There was a female commisar model by gw years ago. But it is oop and rather difficult to get hold of. They do come up on ebay from time to time. There is a female commisar put out by 'brother vinni' but she has her tits out and that may not be what you are looking for.(Personally I like it a lot).There is also a conversion kit from laughing monk for cadians that converts them to females. The russian one has a torso and head for a commisar. Hope this helps.
http://www.shadowforge.com.au/workshop/work2.htm


----------



## Warlock in Training (Jun 10, 2008)

shaantitus said:


> There was a female commisar model by gw years ago. But it is oop and rather difficult to get hold of. They do come up on ebay from time to time. There is a female commisar put out by 'brother vinni' but she has her tits out and that may not be what you are looking for.(Personally I like it a lot).There is also a conversion kit from laughing monk for cadians that converts them to females. The russian one has a torso and head for a commisar.

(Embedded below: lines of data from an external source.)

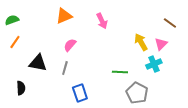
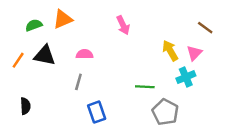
orange triangle: (64, 16) -> (63, 19), moved
green semicircle: (12, 20) -> (34, 25), moved
orange line: (15, 42) -> (18, 60), moved
pink semicircle: (70, 45) -> (84, 54), turned 48
black triangle: (38, 63) -> (45, 55), moved

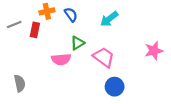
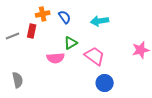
cyan arrow: (109, 19) -> (100, 21), turned 30
gray line: (14, 24) -> (13, 36), moved

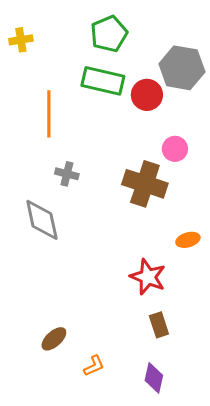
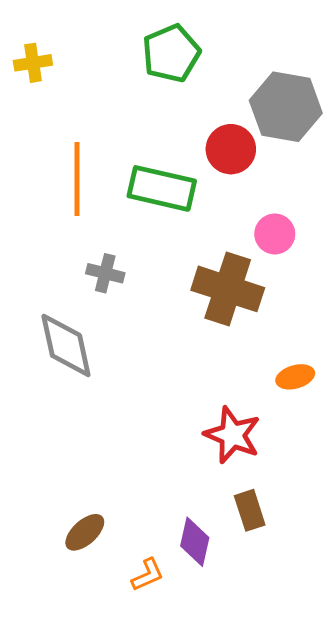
green rectangle: (103, 81) -> (162, 188), moved
purple diamond: (154, 378) -> (195, 542), moved

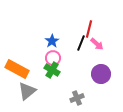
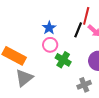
green cross: (52, 70) -> (63, 60), moved
gray cross: (77, 98) -> (84, 85), moved

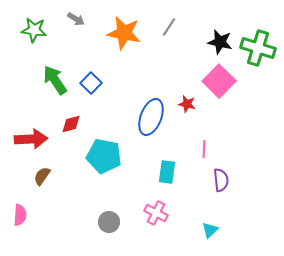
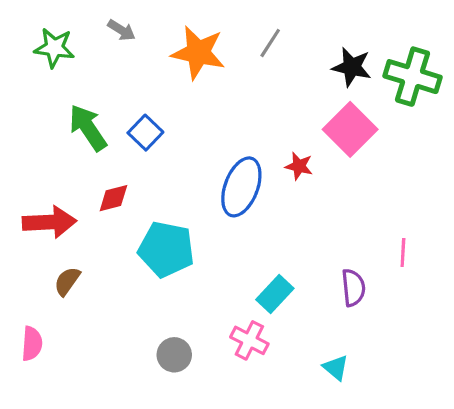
pink line: (204, 149) -> (403, 252), moved
cyan rectangle: (167, 172) -> (275, 294), moved, turned 35
cyan triangle: (210, 230) -> (336, 368), turned -36

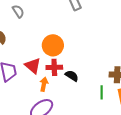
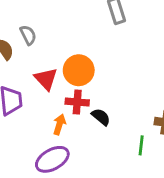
gray semicircle: (18, 11) -> (28, 35), moved
red triangle: (33, 66) -> (46, 79), moved

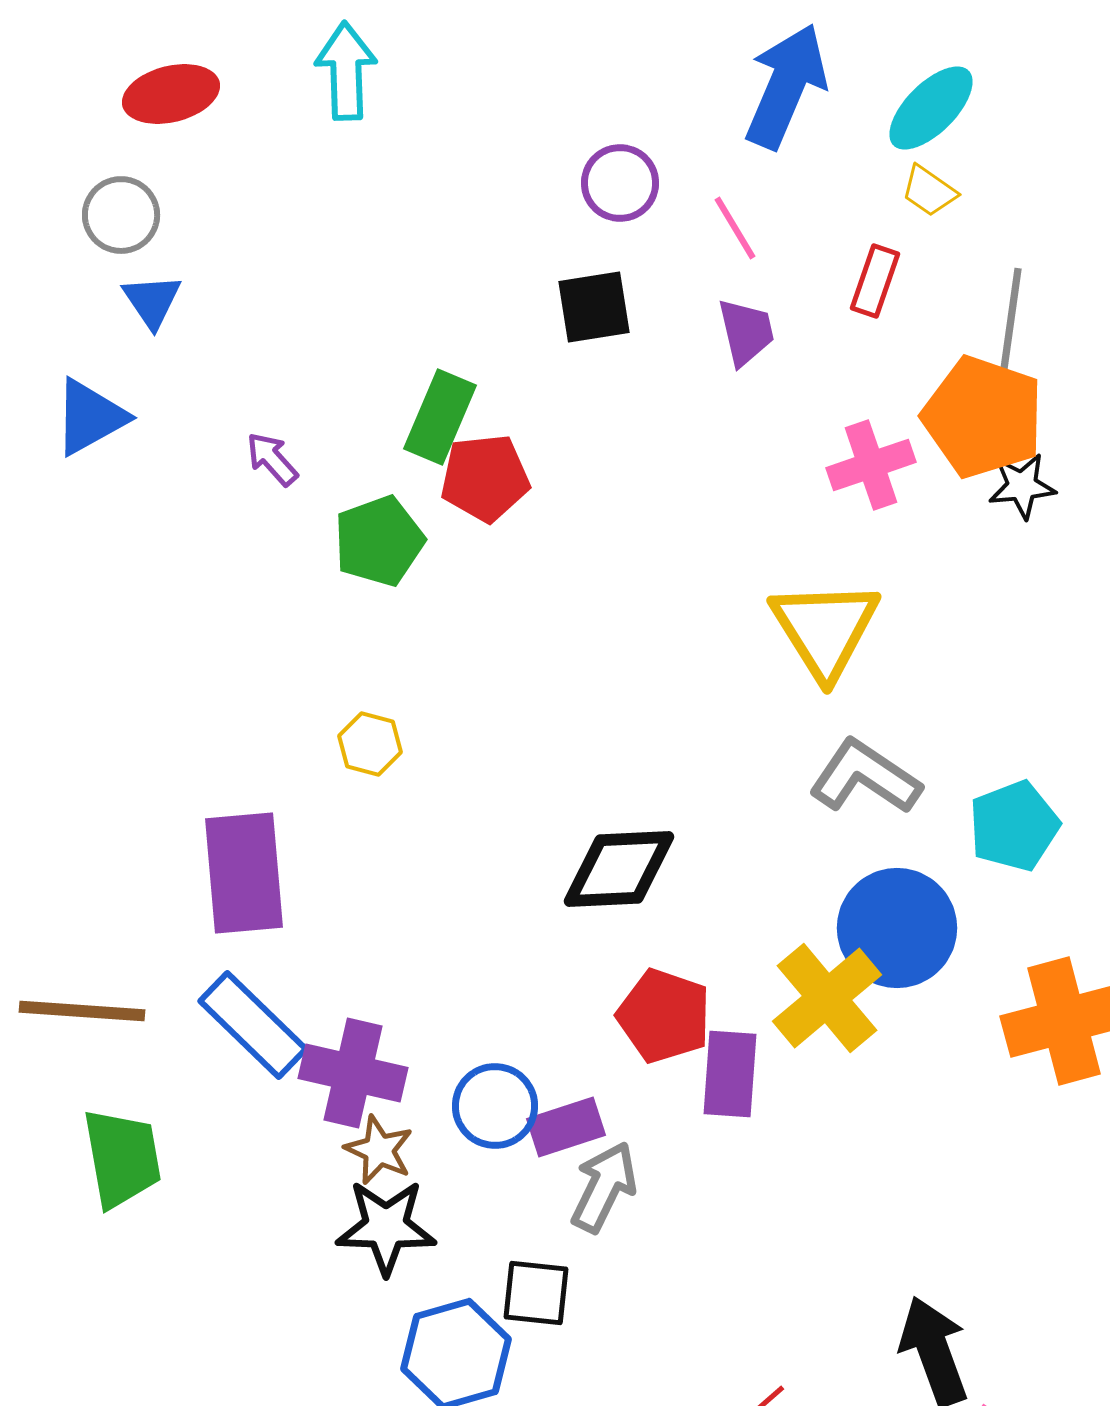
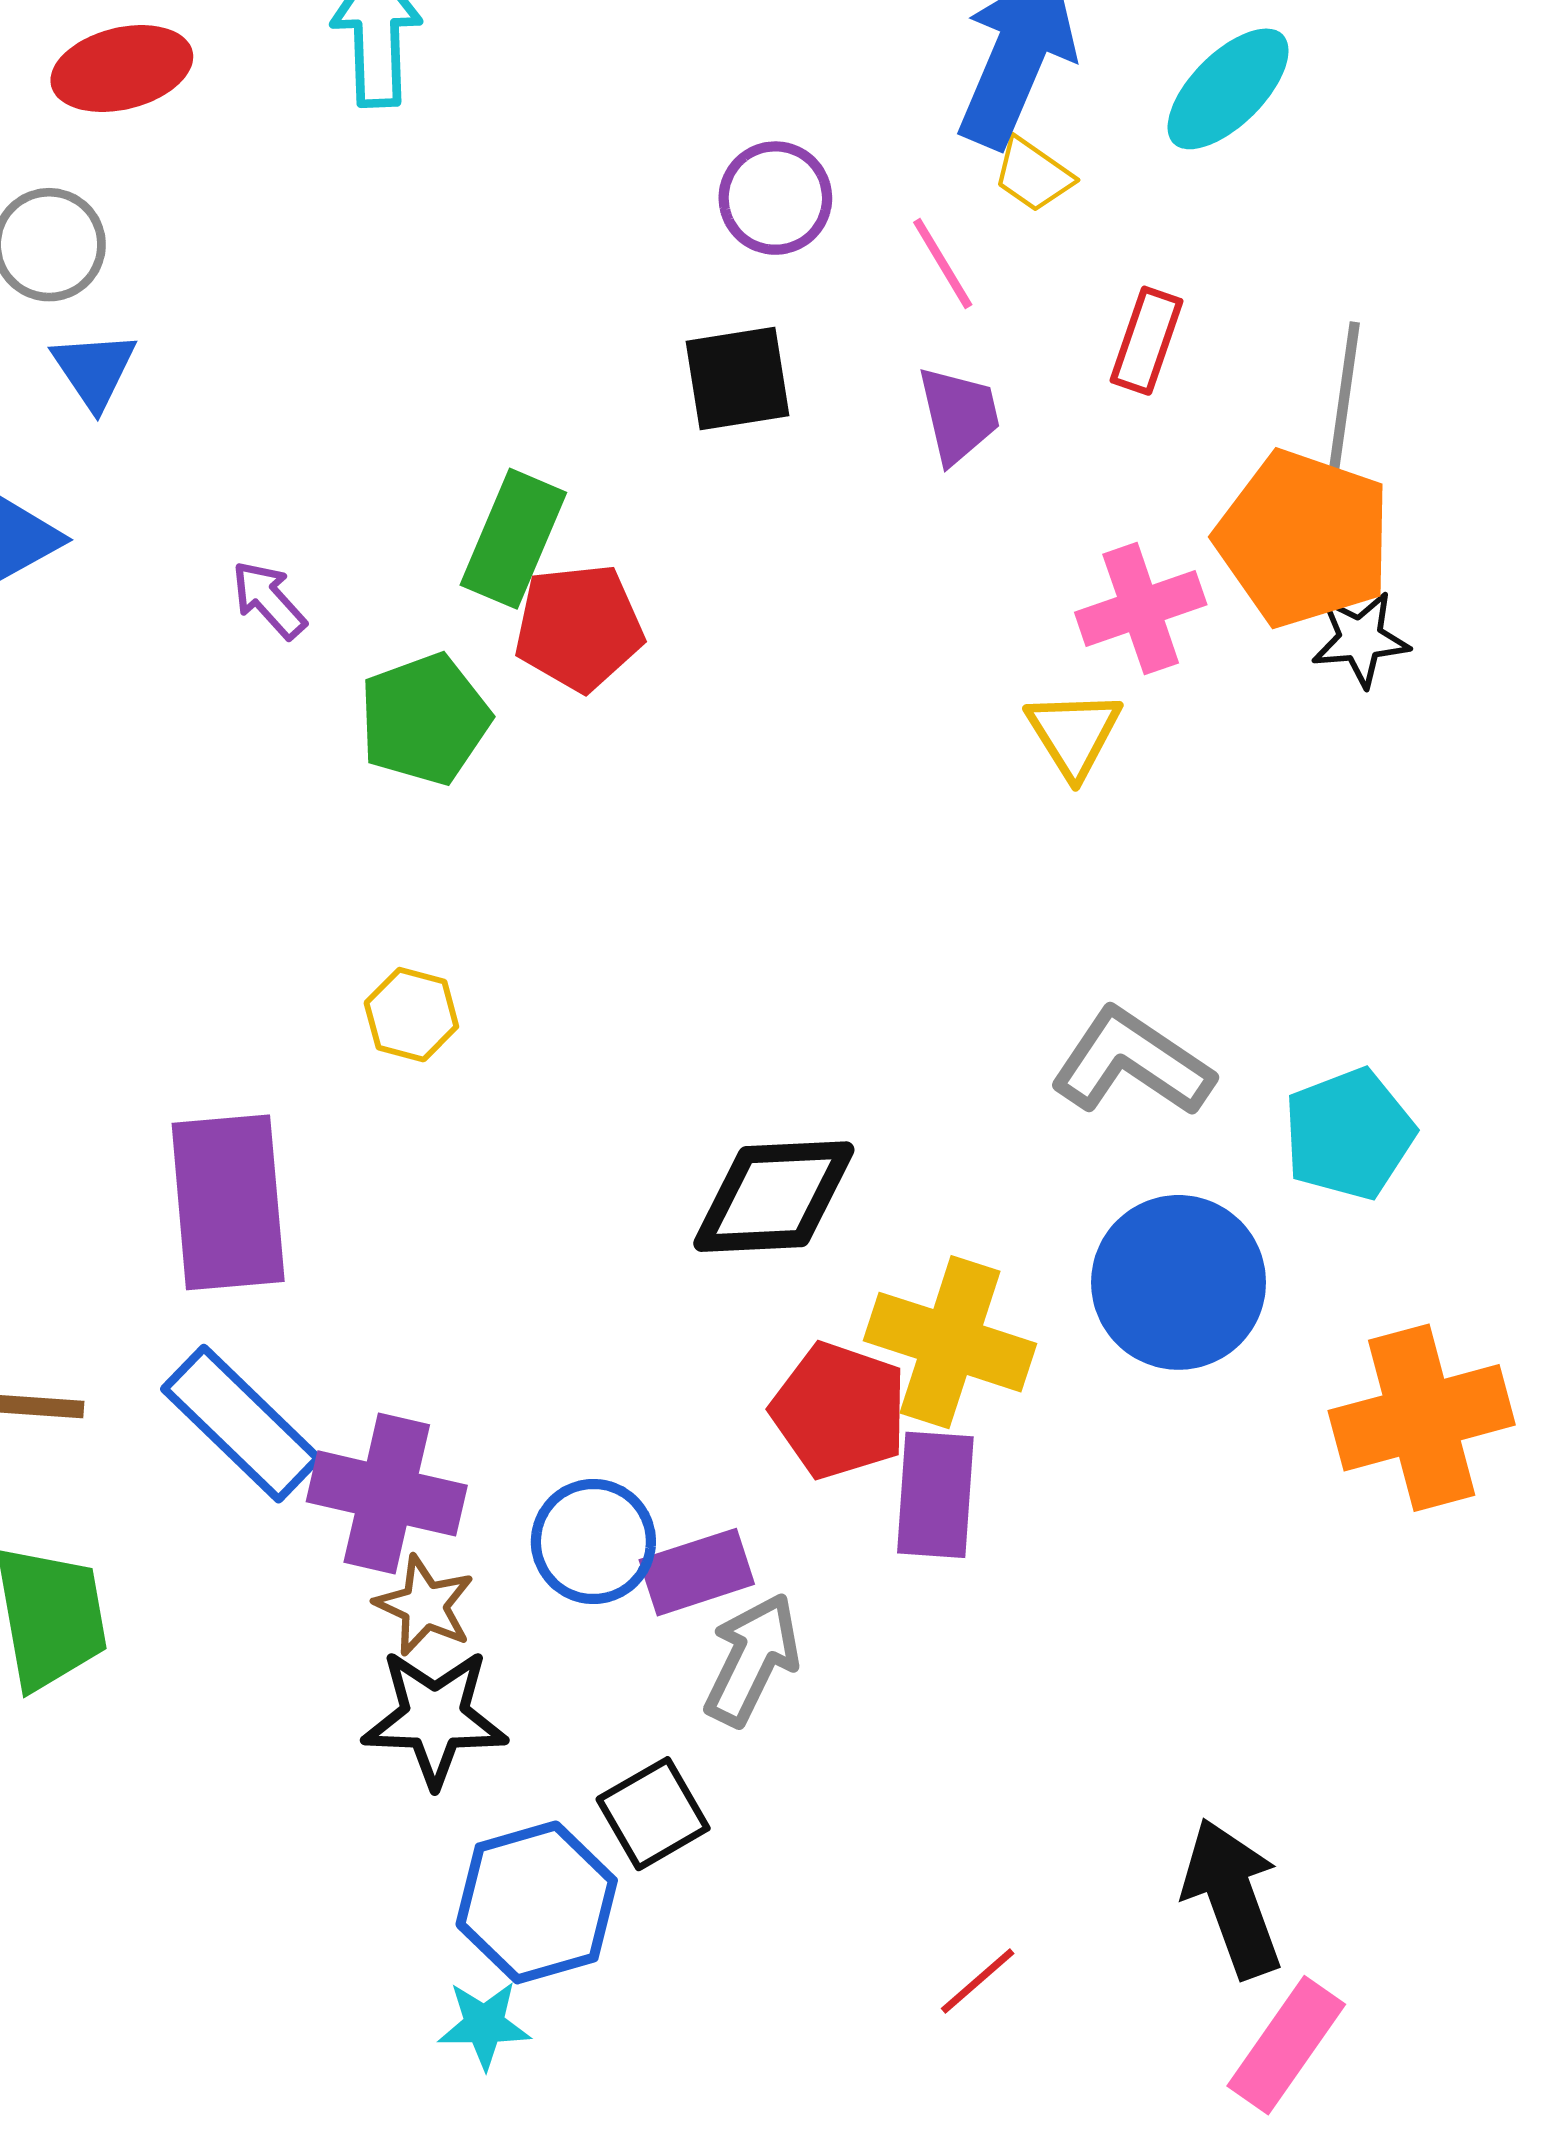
yellow trapezoid: (929, 191) -> (1033, 175), moved
yellow triangle: (825, 629) -> (1074, 734), moved, size x0.6
yellow cross: (827, 998) -> (950, 1342), moved, turned -32
black square: (536, 1293) -> (653, 1814), turned -36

Hope this helps.
> http://www.shadowforge.com.au/workshop/work2.htm


Thanx alot. I have seen this Brother Vinni model and it is flippin awsome. It fits perfect with Catachan theme. Unfortunatly its a STEEP price. Have to save up for that one.


----------



## HOBO (Dec 7, 2007)

I can't get the link to work but a company named Warforge have a fermale Disciplinary Officer that makes a good Commissar...check their site out.


----------



## Warlock in Training (Jun 10, 2008)

I cant seem to get the site working either. is it The Warforge or just Warforge?


----------



## mahavira (Jan 10, 2010)

http://www.ragingheroes.com/collections/complete-collection/products/kapitan-ivanka-kurganova-28mm

Not quite a catachan style, but a finer female commissar you will have trouble finding.


----------



## HOBO (Dec 7, 2007)

Warlock in Training said:


> I cant seem to get the site working either. is it The Warforge or just Warforge?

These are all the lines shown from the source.